Low-Skill Employees Still Suffering Difficult Labor Market
High School dropouts face exceptionally high unemployment rate
Publication Date: December 2004
Topics: Minimum Wage
Washington – Today’s recent jobs report finds weaker than expected numbers for the nation as a whole. The report is disturbing, particularly considering the crisis in unemployment facing low-skill employees the Employment Policies Institute noted today. Groups such as teenagers, high-school dropouts, and minorities continue to face crippling unemployment rates.
In November, the national unemployment rate fell to 5.4%. High school dropouts, however, faced an unemployment rate of 8.0%. This rate is 65% higher than those with a high school degree and 220% higher than employees with a college education. These facts make it clear that those with the least education and skills are finding it significantly more difficult to find employment throughout the economy.
Teenagers, another group of employees with few skills, are bearing the brunt of our nation’s unemployment rate. In November, teen unemployment was 16.6%, with African-American teen unemployment at 32.6%—over 500% higher than the national rate.
The most recent employment numbers make it clear that skill level remains one of the most accurate predictors of success in the labor market. Individuals with little employment experience or education have employment rates that are demonstrably higher than their counterparts. Research shows, however, that these low-skill individuals receive significant wage increases once they are able to cross the gateway into the labor force. Economists at the University of Miami-Ohio and Florida State University found that 65% of these entry-level employees receive raises within the first 1-12 months of employment.

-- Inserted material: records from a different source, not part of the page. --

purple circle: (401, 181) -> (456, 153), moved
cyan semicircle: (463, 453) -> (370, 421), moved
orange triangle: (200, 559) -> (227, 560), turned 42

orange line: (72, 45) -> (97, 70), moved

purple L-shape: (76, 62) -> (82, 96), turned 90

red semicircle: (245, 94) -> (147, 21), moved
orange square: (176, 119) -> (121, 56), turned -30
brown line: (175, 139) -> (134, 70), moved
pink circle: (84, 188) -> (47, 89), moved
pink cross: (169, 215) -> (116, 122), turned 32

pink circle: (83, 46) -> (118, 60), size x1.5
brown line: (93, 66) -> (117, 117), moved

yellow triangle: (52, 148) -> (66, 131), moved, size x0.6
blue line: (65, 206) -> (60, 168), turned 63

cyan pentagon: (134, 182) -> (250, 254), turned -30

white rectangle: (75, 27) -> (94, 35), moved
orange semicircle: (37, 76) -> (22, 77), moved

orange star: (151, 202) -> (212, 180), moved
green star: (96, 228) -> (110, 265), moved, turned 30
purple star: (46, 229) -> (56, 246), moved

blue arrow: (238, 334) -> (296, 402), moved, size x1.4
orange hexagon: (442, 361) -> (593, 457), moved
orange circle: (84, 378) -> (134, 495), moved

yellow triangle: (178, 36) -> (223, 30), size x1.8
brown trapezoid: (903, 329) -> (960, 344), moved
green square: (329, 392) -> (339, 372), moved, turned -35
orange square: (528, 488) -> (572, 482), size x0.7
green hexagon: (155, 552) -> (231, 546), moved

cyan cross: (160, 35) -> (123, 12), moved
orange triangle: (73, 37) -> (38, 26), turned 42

“These recent jobs numbers shed a bright light on the importance of skills and work experience in our economy. Applicants with low-skill levels and little experience are being shut out of the labor force,” said Craig Garthwaite, director of research for the Employment Policies Institute. “This fact is all the more important as policymakers in Washington, DC and states across the country are considering minimum wage increases that would make it that much more difficult for these vulnerable employees to cross the gateway into successful employment.”
Gatewayjobs.com, a website focusing on the crisis in entry-level employment, provides regularly updated statistics detailing the employment market for entry-level employees and vital information about a host of government assistance programs designed to promote employment and economic success.